Starting with the line that contains "etinin kullanıldığı patlıcan kebabı, etin" and stopping after the line that contains "lgur pilavı tercih", copy the entries below exactly. Include nothing else.

··· Exercise inputs

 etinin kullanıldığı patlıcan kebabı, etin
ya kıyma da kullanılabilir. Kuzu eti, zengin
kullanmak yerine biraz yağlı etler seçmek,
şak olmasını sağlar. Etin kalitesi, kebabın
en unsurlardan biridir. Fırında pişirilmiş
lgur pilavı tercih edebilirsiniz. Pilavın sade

······
··· Exercise inputs

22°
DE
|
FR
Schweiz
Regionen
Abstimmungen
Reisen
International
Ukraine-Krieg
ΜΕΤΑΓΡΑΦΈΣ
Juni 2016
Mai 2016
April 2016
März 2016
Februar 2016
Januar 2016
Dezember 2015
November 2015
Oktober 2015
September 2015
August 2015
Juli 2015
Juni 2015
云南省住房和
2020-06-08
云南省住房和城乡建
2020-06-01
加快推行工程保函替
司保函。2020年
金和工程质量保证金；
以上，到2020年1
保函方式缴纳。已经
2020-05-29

······

Answer to this task
 etinin kullanıldığı patlıcan kebabı, etin
ya kıyma da kullanılabilir. Kuzu eti, zengin
kullanmak yerine biraz yağlı etler seçmek,
şak olmasını sağlar. Etin kalitesi, kebabın
en unsurlardan biridir. Fırında pişirilmiş
lgur pilavı tercih edebilirsiniz. Pilavın sade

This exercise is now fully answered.